I believe the creator of the alter mentioned the main focus for the card, besides being a joke among friends, was casual play. That makes a lot of sense, in my opinion. I'd be very curious, though, to hear the outcomes of attempting to play with such an alter in sanctioned events. I'm sure many have tried to slip in some NSFW altered artwork that was a lot more graphic than this.
Eye of the Beholder
The second debate was over whether or not the piece even qualified as art. Or possibly the lamenting of how a card, which had such unoriginal inspiration and little time spent on altering it, would receive so many Facebook Likes. Apparently 500+ Likes is a big deal and a rare occurrence within the Magic altered artwork community. Admittedly, I have seen between 1-200 at most for some pretty impressive projects. I try to "Like" and support most any of the alters I see, as I'd imagine many of them take a long time to perfect. But that doesn't mean the simple ones don't deserve some love as well.
And this is where people chime in about the crime of something so simplistic overshadowing the beautiful, time-consuming alter work of others. While I understand the importance of Likes/Shares on social media — all those funky algorithms — because it optimizes exposure, it's deserving of any and all. It's great you've created, posted, and/or shared something that many others enjoy and can experience, whether offensive of not.
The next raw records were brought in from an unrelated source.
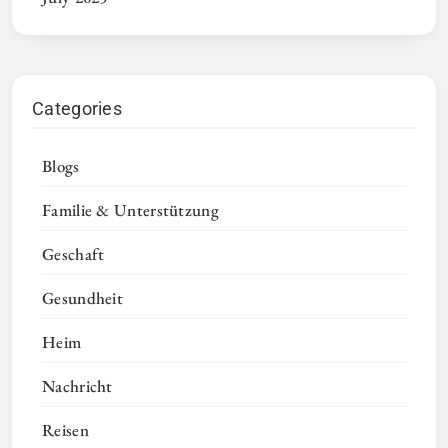
Categories
Blogs
Familie & Unterstützung
Geschaft
Gesundheit
Heim
Nachricht
Reisen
You or I may not understand the "why", but that's irrelevant.
The truth of the matter is that everyone is going to have their own opinion about what they like or dislike. What they find offensive or acceptable. You'll never be able to please everyone. That cliché phrase "Beauty is in the Eye of the Beholder" is true. You likely come across it on a daily basis. Also, I don't believe that an abundance of attention on one piece of art completely detracts or sullies another. They can both be appreciated equally.
Some may find it a shame that this card's altered artwork is being so engaged, believing it to be tasteless and unworthy, but it's obviously not based on the level of skill involved. Even the artist himself, who has done more intensive pieces, recognizes that. The biggest factor will be that the subject matter is so universal.
Odds are that if you ask people what they like among the following subjects: arts and crafts, football, reality TV, video games, Game of Thrones, Star Wars, Star Trek, anime, and porn, you'll have some overlapping, but the most universal will likely be porn. Sure, there are people out there that despise porn and claim to have nothing to do with it, but I have to believe they are the minority.
So while there may be some great pieces of altered Magic: The Gathering cards, featuring a handful of the subjects listed above (or even those consisting of completely original ideas), some are more universal than others. This one also happens to have the backing of the popular, and most agree funny, meme it was based off of.
There's still plenty of love to spread around for the more complex projects. I'm amazed at the level of detail some of these artist are capable of producing in their work and I would highly recommend checking them out! Simple or complex, though, like it or not, art is art.
And if you find yourself asking "What is it?":
Do you think the altered Magic card in question would be more likely to be accepted or denied during sanctioned events? Do you feel that the fact it is garnishing so much attention is a slap in the face to more "serious" artists in the same field? Do you have a favorite alter artist or specific altered Magic: The Gathering card? Have you ever really liked a piece of art that others have despised?